▸ **Exercise**
Copy out, unchanged, the entries below from the "October 20, 2023" line to the final line. Omit pictures.

Provided material Start Marker

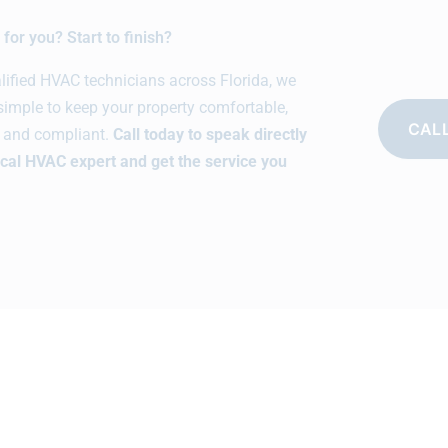
for you? Start to finish?
alified HVAC technicians across Florida, we
simple to keep your property comfortable,
CALL
t, and compliant.
Call today to speak directly
ocal HVAC expert and get the service you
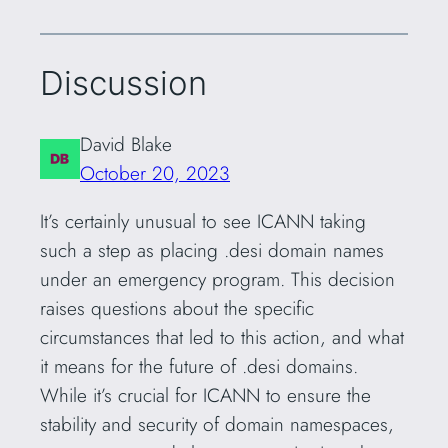
Discussion
David Blake
October 20, 2023
It’s certainly unusual to see ICANN taking
such a step as placing .desi domain names
under an emergency program. This decision
raises questions about the specific
circumstances that led to this action, and what
it means for the future of .desi domains.
While it’s crucial for ICANN to ensure the
stability and security of domain namespaces,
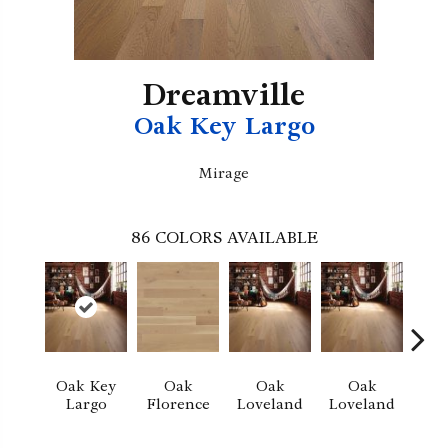
Dreamville
Oak Key Largo
Mirage
86
COLORS AVAILABLE
Oak Key
Oak
Oak
Oak
Largo
Florence
Loveland
Loveland
He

Provided material End Marker

▸ **Result of this task**
October 20, 2023
It’s certainly unusual to see ICANN taking
such a step as placing .desi domain names
under an emergency program. This decision
raises questions about the specific
circumstances that led to this action, and what
it means for the future of .desi domains.
While it’s crucial for ICANN to ensure the
stability and security of domain namespaces,
Dreamville
Oak Key Largo
Mirage
86
COLORS AVAILABLE
Oak Key
Oak
Oak
Oak
Largo
Florence
Loveland
Loveland
He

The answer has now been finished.